You are viewing a plain text version of this content. The canonical link for it is here.
Posted to user@cassandra.apache.org by Dennis Birkholz <bi...@pubgrade.com> on 2016/01/13 13:17:59 UTC
Spark Cassandra Java Connector: records missing despite
consistency=ALL
Hi together,
we Cassandra to log event data and process it every 15 minutes with
Spark. We are using the Cassandra Java Connector for Spark.
Randomly our Spark runs produce too few output records because no data
is returned from Cassandra for a several minutes window of input data.

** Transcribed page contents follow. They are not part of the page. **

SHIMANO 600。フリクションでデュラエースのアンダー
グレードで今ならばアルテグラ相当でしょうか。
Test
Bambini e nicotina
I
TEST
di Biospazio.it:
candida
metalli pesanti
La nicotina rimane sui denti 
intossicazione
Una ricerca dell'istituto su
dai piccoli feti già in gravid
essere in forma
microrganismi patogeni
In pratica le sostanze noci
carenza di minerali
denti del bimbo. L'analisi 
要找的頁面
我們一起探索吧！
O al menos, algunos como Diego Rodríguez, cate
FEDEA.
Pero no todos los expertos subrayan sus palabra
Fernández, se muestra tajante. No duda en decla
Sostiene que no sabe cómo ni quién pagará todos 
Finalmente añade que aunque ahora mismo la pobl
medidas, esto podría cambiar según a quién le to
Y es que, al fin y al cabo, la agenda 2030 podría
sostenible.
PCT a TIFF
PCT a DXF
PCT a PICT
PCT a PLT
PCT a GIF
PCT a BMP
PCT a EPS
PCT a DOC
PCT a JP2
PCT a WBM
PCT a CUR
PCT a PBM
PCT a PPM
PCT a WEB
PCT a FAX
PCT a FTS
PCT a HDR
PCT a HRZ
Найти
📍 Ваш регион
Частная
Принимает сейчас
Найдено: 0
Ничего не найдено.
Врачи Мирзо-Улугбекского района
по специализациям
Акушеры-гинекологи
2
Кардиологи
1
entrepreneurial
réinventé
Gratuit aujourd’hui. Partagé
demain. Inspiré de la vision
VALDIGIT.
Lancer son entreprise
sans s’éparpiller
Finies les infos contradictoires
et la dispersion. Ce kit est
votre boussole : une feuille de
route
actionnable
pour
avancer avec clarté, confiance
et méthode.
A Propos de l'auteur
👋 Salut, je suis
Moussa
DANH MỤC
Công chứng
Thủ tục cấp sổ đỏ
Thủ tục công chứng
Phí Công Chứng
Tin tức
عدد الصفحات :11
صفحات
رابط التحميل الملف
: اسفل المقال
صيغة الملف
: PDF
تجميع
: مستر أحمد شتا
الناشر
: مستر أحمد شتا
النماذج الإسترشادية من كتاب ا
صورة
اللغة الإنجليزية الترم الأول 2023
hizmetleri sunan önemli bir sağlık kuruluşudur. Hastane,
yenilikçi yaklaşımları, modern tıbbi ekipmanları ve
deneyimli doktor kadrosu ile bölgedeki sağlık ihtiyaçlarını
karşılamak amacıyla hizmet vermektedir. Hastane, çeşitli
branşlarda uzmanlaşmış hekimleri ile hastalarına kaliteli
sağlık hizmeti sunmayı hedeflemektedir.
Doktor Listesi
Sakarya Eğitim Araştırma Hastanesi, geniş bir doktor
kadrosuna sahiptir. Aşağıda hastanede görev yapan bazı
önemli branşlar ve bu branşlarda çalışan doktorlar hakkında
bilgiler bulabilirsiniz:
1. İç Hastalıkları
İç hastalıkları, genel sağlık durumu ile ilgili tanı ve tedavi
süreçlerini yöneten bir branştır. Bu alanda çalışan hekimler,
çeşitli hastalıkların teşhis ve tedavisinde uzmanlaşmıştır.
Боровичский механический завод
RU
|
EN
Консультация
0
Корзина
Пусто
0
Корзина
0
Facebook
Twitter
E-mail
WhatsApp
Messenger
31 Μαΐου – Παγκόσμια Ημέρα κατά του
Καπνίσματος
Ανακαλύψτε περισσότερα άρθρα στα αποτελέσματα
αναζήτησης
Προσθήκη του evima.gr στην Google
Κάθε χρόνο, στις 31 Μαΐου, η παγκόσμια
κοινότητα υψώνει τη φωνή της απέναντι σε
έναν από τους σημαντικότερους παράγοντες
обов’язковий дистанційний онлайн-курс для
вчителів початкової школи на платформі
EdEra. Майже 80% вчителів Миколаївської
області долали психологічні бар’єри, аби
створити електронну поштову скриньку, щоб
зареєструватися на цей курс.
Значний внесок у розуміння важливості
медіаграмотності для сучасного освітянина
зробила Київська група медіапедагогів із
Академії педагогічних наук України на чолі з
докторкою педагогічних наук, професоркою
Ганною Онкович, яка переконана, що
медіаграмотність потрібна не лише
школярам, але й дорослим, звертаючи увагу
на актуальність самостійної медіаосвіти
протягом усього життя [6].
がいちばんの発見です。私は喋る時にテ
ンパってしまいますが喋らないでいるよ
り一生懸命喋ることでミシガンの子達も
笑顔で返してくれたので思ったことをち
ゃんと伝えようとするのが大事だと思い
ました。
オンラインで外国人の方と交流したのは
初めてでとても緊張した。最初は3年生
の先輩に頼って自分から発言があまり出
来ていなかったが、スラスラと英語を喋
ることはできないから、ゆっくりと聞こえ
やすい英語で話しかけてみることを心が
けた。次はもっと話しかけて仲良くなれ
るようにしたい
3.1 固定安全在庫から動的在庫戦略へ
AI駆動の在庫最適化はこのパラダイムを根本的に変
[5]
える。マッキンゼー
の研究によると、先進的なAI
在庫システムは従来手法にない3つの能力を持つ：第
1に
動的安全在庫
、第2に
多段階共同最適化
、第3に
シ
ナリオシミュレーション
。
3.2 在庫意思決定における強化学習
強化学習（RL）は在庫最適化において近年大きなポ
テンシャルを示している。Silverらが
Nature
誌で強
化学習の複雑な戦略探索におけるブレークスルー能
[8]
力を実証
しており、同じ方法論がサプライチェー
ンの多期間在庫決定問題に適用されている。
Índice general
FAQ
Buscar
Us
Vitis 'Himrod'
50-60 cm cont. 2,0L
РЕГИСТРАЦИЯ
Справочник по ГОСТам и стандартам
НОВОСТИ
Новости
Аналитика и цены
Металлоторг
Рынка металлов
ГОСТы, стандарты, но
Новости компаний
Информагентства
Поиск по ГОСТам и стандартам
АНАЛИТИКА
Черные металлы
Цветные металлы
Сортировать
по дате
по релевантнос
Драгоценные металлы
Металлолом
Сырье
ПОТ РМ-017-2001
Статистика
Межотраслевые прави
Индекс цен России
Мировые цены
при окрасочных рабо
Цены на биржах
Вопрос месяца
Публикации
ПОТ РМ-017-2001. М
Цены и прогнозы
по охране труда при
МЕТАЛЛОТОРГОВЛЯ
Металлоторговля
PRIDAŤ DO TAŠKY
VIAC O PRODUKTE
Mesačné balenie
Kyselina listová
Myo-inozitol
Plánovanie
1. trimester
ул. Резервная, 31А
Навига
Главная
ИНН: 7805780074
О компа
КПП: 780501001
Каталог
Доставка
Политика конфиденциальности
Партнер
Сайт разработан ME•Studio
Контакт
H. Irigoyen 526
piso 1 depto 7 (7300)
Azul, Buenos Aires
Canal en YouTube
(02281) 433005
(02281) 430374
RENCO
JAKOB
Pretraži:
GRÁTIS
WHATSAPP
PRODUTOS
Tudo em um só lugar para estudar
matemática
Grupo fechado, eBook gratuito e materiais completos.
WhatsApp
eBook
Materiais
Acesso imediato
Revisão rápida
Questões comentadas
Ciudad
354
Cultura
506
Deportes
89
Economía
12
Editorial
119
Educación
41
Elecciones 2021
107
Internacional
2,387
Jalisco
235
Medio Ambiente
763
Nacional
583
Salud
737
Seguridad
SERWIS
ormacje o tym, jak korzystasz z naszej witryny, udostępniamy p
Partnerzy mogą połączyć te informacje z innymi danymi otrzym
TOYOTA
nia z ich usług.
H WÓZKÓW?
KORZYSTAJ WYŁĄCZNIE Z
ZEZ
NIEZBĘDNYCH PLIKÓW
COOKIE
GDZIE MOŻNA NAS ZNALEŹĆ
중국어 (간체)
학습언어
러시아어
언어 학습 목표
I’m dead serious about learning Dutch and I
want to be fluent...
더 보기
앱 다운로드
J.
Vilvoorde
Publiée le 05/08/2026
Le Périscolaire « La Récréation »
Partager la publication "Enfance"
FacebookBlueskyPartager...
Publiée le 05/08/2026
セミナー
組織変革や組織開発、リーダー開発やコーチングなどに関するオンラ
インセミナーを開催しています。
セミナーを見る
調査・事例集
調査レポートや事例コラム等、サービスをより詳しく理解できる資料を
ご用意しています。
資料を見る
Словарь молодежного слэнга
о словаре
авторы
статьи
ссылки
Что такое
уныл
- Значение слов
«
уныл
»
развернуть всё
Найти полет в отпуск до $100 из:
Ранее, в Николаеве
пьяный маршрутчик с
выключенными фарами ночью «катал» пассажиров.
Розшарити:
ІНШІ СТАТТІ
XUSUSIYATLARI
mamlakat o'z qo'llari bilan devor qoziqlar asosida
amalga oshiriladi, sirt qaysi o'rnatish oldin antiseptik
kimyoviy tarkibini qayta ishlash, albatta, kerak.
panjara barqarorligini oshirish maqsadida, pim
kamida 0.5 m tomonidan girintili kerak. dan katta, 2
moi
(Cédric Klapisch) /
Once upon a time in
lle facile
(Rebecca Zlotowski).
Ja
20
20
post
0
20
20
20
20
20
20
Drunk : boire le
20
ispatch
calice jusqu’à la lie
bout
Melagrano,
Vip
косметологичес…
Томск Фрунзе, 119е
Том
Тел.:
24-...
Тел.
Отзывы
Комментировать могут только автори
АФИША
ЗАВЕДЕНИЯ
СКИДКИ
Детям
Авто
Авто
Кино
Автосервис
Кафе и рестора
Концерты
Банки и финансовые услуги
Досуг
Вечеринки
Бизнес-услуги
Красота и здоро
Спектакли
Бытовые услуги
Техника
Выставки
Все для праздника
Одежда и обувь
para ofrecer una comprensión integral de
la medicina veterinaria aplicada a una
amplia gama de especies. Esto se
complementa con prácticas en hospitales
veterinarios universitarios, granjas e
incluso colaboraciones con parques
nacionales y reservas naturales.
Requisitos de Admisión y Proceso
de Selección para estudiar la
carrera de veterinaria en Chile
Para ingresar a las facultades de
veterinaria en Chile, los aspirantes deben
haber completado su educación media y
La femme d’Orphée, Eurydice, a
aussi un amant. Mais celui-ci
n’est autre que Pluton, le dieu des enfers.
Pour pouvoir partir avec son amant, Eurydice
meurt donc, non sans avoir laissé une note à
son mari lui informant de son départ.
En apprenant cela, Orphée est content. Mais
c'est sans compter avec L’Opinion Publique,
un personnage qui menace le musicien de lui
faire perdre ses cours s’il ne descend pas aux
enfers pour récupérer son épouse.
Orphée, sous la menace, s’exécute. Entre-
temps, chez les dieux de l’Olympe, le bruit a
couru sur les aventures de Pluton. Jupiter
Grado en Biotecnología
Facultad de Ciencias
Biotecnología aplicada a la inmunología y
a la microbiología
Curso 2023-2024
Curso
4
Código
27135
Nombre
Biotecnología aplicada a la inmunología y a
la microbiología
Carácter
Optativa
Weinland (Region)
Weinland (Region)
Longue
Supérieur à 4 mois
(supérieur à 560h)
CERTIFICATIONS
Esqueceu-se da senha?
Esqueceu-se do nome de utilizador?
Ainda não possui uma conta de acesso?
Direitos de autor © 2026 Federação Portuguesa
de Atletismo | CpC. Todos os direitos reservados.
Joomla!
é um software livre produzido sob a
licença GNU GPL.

When querying the data (with cqlsh), after multiple tries, the data
eventually becomes available.
To solve the problem, we tried to use consistency=ALL when reading the
data in Spark. We use the
CassandraJavaUtil.javafunctions().cassandraTable() method and have set
"spark.cassandra.input.consistency.level"="ALL" on the config when
creating the Spark context. The problem persists but according to
http://stackoverflow.com/a/25043599 using a consistency level of ONE on
the write side (which we use) and ALL on the READ side should be
sufficient for data consistency.
I would really appreciate if someone could give me a hint how to fix
this problem, thanks!
Greets,
Dennis
P.s.:
some information about our setup:
Cassandra 2.1.12 in a two Node configuration with replication factor=2
Spark 1.5.1
Cassandra Java Driver 2.2.0-rc3
Spark Cassandra Java Connector 2.10-1.5.0-M2
Re: Spark Cassandra Java Connector: records missing despite consistency=ALL
Posted by Alex Popescu <al...@datastax.com>.
Dennis,
You'll have better chances to get an answer on the
spark-cassandra-connector mailing list
https://groups.google.com/a/lists.datastax.com/forum/#!forum/spark-connector-user
or on IRC #spark-cassandra-connector
On Wed, Jan 13, 2016 at 4:17 AM, Dennis Birkholz <bi...@pubgrade.com>
wrote:
> Hi together,
>
> we Cassandra to log event data and process it every 15 minutes with Spark.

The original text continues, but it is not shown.